The range starts at the line containing "Describe the element at coordinates (15, 2561)" and ends at the last line of the records below. Reproduce those lines exactly.

Data:
****************************************

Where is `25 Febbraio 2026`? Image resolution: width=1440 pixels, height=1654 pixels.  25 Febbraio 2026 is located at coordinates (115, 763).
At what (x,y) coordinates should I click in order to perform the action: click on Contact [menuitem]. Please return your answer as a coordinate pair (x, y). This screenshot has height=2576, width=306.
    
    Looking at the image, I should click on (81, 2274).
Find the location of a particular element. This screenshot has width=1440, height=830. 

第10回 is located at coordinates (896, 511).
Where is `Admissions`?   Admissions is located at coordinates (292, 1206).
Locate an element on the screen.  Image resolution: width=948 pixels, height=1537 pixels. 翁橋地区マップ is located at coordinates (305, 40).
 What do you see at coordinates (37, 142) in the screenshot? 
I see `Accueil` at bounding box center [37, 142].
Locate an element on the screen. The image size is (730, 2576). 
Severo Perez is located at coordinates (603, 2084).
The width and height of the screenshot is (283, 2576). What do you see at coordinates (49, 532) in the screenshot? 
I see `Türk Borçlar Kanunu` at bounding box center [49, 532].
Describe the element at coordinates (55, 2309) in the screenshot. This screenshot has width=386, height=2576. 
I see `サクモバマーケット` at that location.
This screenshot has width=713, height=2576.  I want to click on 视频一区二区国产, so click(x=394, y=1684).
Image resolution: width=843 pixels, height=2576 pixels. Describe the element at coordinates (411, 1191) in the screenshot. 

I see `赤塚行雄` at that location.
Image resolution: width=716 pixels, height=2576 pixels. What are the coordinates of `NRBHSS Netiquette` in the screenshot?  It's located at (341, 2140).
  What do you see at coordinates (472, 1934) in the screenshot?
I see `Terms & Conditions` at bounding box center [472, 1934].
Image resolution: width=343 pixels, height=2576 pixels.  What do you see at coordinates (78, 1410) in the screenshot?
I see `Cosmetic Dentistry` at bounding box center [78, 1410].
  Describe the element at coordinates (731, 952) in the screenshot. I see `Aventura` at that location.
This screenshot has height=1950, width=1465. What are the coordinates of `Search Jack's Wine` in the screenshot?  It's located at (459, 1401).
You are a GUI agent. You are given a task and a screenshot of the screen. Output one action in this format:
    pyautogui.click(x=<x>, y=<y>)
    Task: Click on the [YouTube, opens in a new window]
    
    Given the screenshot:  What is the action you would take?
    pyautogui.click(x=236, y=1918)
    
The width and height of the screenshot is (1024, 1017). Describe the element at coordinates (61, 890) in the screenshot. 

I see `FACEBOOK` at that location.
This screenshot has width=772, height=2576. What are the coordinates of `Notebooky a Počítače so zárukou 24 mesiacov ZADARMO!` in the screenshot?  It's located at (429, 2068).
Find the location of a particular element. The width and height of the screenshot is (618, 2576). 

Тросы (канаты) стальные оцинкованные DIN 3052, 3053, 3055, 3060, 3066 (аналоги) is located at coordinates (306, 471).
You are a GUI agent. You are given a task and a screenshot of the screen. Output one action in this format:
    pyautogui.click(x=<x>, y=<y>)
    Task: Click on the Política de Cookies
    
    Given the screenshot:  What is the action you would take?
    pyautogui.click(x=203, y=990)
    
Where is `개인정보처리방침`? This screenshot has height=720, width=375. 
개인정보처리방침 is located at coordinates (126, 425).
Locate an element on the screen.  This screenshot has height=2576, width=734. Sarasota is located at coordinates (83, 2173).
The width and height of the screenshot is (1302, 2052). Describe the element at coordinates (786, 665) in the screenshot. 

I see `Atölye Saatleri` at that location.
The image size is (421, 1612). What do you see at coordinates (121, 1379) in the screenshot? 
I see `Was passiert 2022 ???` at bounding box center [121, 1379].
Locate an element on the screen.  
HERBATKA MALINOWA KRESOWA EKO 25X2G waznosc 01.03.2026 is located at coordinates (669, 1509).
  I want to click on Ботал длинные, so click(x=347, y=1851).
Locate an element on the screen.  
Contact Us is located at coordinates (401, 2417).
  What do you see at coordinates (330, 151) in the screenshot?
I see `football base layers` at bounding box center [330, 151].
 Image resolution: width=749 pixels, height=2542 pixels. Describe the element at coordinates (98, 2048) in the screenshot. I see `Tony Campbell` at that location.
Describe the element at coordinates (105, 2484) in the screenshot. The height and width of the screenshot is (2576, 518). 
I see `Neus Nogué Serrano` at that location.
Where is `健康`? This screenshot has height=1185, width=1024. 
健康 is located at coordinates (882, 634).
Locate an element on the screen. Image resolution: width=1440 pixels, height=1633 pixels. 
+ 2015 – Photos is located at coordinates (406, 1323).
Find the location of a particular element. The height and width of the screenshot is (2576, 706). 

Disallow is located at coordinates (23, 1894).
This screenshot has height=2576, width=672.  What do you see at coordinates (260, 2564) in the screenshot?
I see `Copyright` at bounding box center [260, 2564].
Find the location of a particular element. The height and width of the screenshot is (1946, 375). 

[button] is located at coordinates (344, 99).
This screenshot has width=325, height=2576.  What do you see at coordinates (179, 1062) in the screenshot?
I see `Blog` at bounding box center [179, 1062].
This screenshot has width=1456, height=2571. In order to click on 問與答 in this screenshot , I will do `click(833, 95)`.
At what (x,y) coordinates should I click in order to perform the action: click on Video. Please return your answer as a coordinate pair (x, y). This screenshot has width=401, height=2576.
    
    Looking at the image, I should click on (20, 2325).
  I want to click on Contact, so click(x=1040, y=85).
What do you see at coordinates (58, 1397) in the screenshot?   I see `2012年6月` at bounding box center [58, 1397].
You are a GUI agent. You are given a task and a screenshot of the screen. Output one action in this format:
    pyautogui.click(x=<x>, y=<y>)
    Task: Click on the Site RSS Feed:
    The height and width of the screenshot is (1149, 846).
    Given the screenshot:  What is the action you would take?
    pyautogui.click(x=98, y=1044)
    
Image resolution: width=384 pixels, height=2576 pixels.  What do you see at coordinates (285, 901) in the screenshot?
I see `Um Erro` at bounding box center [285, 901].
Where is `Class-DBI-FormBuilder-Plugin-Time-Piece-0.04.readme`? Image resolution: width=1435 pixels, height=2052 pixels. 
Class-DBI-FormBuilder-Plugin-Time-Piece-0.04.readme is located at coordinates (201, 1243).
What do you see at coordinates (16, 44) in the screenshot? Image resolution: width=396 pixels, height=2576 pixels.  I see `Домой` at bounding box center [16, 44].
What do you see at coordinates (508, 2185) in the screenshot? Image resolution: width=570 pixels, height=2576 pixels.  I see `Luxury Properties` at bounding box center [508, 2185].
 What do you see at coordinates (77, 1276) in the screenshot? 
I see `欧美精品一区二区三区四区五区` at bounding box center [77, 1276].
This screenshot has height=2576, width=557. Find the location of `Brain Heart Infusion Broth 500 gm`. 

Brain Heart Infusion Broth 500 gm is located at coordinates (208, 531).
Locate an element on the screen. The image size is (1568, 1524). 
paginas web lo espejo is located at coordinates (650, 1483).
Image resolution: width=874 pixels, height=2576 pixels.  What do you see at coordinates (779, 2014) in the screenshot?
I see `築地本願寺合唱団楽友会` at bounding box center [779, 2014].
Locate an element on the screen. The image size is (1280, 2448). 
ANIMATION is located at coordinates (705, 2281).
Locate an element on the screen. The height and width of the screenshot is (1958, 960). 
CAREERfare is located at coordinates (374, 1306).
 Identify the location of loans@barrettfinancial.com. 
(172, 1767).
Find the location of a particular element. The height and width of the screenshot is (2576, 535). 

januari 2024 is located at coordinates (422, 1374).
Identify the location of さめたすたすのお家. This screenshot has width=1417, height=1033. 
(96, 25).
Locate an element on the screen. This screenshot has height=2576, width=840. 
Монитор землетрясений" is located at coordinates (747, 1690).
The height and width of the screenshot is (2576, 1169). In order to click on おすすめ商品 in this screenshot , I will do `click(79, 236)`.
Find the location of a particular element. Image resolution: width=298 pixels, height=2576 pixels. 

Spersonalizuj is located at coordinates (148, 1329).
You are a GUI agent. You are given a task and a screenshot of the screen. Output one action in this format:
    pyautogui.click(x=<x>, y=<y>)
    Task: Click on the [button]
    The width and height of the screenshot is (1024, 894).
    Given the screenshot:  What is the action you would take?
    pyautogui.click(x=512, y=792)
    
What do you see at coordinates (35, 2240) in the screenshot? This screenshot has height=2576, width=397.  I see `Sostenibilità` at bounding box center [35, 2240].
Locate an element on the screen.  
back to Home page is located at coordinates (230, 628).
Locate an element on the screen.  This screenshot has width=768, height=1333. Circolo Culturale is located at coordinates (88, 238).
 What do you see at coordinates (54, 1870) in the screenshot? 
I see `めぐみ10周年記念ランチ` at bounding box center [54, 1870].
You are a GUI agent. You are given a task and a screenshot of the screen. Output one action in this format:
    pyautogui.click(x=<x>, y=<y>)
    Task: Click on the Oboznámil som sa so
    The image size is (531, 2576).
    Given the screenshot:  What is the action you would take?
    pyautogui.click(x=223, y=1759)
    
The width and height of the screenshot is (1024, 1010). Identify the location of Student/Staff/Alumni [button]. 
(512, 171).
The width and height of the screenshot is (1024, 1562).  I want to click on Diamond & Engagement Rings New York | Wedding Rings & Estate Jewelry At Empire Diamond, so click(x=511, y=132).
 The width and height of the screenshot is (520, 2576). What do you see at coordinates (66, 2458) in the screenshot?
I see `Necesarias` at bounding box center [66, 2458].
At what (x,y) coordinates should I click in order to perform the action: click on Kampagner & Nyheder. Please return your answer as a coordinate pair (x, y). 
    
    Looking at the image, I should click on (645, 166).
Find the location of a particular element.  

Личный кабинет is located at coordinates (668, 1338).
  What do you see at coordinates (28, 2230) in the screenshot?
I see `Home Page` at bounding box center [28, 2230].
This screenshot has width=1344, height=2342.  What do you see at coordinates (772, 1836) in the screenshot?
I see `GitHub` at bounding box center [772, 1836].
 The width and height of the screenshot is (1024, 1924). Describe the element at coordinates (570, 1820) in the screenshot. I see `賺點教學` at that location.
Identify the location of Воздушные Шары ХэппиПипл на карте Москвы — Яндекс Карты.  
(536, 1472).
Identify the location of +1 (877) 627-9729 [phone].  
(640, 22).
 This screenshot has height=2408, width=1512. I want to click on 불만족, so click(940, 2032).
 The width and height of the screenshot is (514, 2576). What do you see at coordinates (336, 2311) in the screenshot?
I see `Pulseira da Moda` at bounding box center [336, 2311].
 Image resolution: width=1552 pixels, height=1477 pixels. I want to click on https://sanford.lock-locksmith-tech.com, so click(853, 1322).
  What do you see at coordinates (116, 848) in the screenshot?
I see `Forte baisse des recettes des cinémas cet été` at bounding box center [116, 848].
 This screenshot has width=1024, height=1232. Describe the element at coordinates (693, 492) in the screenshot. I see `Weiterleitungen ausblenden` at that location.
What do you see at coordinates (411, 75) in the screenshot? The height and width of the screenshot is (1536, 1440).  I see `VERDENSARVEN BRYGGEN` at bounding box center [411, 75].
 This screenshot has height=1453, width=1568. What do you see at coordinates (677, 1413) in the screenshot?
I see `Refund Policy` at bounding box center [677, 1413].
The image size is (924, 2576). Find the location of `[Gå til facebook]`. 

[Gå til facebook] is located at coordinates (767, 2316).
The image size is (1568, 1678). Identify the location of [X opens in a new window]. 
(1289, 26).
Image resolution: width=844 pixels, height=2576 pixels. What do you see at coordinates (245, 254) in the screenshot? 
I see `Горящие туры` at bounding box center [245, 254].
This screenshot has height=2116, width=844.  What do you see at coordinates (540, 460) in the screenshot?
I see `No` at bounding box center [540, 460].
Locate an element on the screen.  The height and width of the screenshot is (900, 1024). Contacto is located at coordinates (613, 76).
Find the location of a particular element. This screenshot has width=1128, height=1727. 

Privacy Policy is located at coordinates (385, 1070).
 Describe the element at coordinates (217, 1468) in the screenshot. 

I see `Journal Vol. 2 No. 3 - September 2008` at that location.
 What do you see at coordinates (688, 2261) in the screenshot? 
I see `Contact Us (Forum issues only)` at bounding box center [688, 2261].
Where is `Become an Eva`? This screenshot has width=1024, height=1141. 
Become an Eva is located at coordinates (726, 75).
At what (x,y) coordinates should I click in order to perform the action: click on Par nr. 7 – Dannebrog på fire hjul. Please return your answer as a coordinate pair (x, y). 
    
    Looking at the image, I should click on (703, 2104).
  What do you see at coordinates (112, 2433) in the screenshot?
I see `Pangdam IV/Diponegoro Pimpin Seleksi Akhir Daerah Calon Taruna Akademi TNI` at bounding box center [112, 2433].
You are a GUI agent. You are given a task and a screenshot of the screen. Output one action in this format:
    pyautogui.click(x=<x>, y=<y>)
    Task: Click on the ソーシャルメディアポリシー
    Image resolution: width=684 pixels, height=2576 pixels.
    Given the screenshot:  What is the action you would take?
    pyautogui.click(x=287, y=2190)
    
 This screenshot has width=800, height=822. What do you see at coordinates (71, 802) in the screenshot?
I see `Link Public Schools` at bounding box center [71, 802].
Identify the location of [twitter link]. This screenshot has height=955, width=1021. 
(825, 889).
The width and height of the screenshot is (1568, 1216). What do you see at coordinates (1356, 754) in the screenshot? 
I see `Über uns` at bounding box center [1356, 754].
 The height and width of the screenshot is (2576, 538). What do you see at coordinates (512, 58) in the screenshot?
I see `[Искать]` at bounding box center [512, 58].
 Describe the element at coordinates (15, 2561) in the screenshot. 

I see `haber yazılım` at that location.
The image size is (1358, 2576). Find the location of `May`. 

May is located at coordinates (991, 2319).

****************************************

Solution below:
 Describe the element at coordinates (15, 2561) in the screenshot. 

I see `haber yazılım` at that location.
The image size is (1358, 2576). Find the location of `May`. 

May is located at coordinates (991, 2319).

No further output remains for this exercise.